Karaciğer hastalıklarının nedeninde ise içkinin bilhassa batı toplumlarında neredeyse 1’nci sırada olduğunu söyleyen Prof. Dr. Acarlı, “Her şeyin aşırısı kansere neden oluyor. Karaciğer organ kümesinde çok içki, sigara ve kilo kansere taban hazırlıyor. Devetabanı dikeni ve enginar yemenin ise karaciğere yararı var. Karaciğerde tek bilinen ve ispatlanmış, ‘bunu çok yahut her gün kullanırsan karaciğerini bozarsın’ denen bir tek husus var; alkol” dedi.
‘İYİ HUYLU TÜMÖRLER VAKİTLE MAKÛS HUYLUYA DÖNEBİLİR’
İyi huylu tümörlerin vakitle makûs huylu hale gelebileceğine dikkat çeken Acarlı, “İyi huylu tümörlerin vakit içerisinde berbata dönme riski var. Bu nedenle bunları yakından takip etmek kıymetli. Büyüme eğilimine girdiklerinde yahut bir farklılık gösterdiklerinde kötüleşmeye başlamadan ameliyat yapıp hastayı müdafaamız gerekir. Öte yandan makus huylu tümörler, dünyada 7’nci ve vefatlar ortasında 2’nci sırada. Çoklukla makûs huylu tümörler yüzde 80-90 oranında karaciğer hastalarında çıkar. Değerli olan bu hastaları takip ederken işlevleri bozulana kadar beklemek değil, orta ara görüntülemeler yaparak bu türlü bir tümör çıkıp çıkmayacağını yakından takip etmek. Zira hastalığı ilerleyen tümör gelirse cerrahi uygulayamayız. O vakit hastayı nakile vermemiz lazım. Fakat küçük makus huylu tümörü, karaciğer bozulmadan yakalarsak cerrahi olarak çıkarma ve hastanın ucuz kurtarması kelam konusu olabilir” sözlerini kullandı.

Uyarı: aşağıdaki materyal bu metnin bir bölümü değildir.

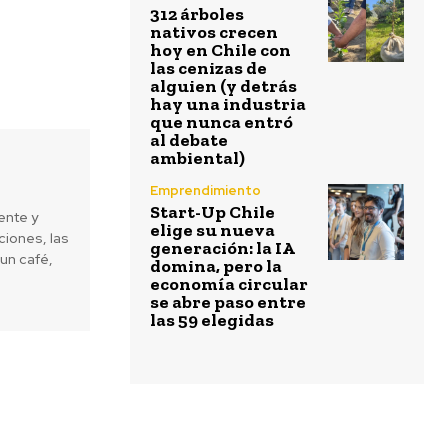
312 árboles
nativos crecen
hoy en Chile con
las cenizas de
alguien (y detrás
hay una industria
que nunca entró
al debate
ambiental)
Emprendimiento
Start-Up Chile
ente y
elige su nueva
iones, las
generación: la IA
un café,
domina, pero la
economía circular
se abre paso entre
las 59 elegidas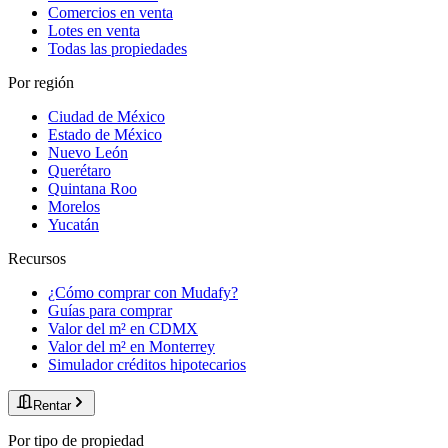
Comercios en venta
Lotes en venta
Todas las propiedades
Por región
Ciudad de México
Estado de México
Nuevo León
Querétaro
Quintana Roo
Morelos
Yucatán
Recursos
¿Cómo comprar con Mudafy?
Guías para comprar
Valor del m² en CDMX
Valor del m² en Monterrey
Simulador créditos hipotecarios
Rentar
Por tipo de propiedad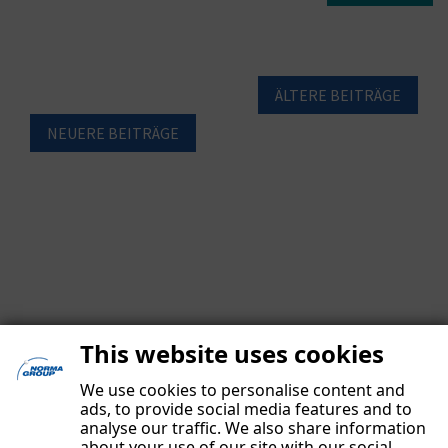
BEITRAGSNAVIGATION
ÄLTERE BEITRÄGE
NEUERE BEITRÄGE
This website uses cookies
We use cookies to personalise content and
ads, to provide social media features and to
analyse our traffic. We also share information
about your use of our site with our social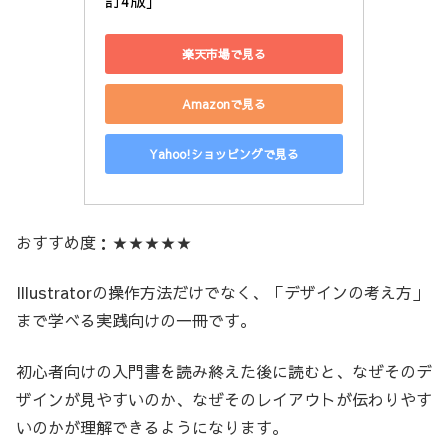
訂4版］
楽天市場で見る
Amazonで見る
Yahoo!ショッピングで見る
おすすめ度：★★★★★
Illustratorの操作方法だけでなく、「デザインの考え方」
まで学べる実践向けの一冊です。
初心者向けの入門書を読み終えた後に読むと、なぜそのデ
ザインが見やすいのか、なぜそのレイアウトが伝わりやす
いのかが理解できるようになります。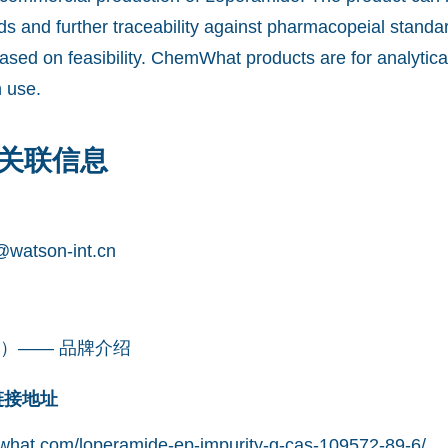
ds and further traceability against pharmacopeial stand
ased on feasibility. ChemWhat products are for analytica
 use.
关联信息
watson-int.cn
凯望）—— 品牌介绍
网链接地址
what.com/loperamide-ep-impurity-g-cas-109572-89-6/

‘MANİKÜR VE PEDİKÜR YAPTIRIRKEN DİKKAT’
Hastalıklardan korunmak için dikkat edilmesi gerekenleri anlatan Prof. Dr. Acarlı, “Karaciğer hastalıklarında ileri safhadaki belirtiler halsizlik, kilo kaybı, iştahsızlık ve sarılık üzere bulgular oluyor. Bunları beklediğimiz vakit iş işten çoktan geçmiş oluyor. Kanser en fazla karaciğer hastalıklarıyla eşlik ettiği için kendimizi koruyabilmemiz lazım. Koruyabileceğimiz hastalıklar ise bilhassa Hepatit dediğimiz bulaşıcı viral hastalıklar.
Hepatit B için aşı olmak lazım. Hepatit C’nin aşısı yok fakat kan yoluyla geçtiği için dikkatli olmak gerekiyor. O nedenle oburunun kanıyla kirlenmiş manikür pedikür gereci üzere eserleri kullanmamak gerekiyor. Kanama temizlenmezse diğer bir hastadan size hastalık bulaştırabilir. Keza cerrahi aletlerde buna dahil, onun için korunmak çok önemli” diye konuştu.
‘GÜNÜMÜZÜN ÇAĞDAŞ HASTALIĞI KARACİĞER YAĞLANMASI’
Karaciğer yağlanması ve safra kesesi hastalıklarından bahseden Prof. Dr. Acarlı, sözlerini şöyle sonlandırdı:
“Günümüzün çağdaş hastalığı karaciğer yağlanmasıdır. Bütün dünyada bilhassa batı toplumlarından başlamak üzere karaciğer hastalığı ile uğraşan ünitelere insanların en sık müracaat etme nedeni karaciğer yağlanması ve onun sıkıntıları. Karaciğer oturan bir yağ. Başta hiçbir şey yapmıyor üzere gözükse bile uzun vadede karaciğeri bozabilir, siroza ve kansere neden olabilir. Bir insanın karaciğerinin yağlanması için kilolu olması gerekmiyor. Kullandığı kimyasallarla, metabolik yani kendindeki kimi bozukluklar nedeniyle de olabilir.
Ne yaparsak yapalım düzeltemediğimiz de var. O beşerler da karşımıza siroz olarak geliyor. Safra kesesi içerisinde ise bazen çok büyük taşlar olabilir, iki santim ve daha büyük üzere. Bunlar kronik tahriş ve ikazla safra kesesi kanserine neden olabilirler. Safra kesesinin kendi depolama faaliyeti dışında bir vazifesi olmadığı için erken bir bulgusu yok. Safra kesesi kanseri yalnızca tesadüfen yakalanır. Tesadüfen yakalanmazsa da komşuluk nedeniyle, safra kesesi karaciğerin alt yüzüne yapışık bir organ, oradan çabucak büyüyerek karaciğeri istila ediyor. Bu nedenle bilinen en berbat kanserlerden bir tanesi oluyor.”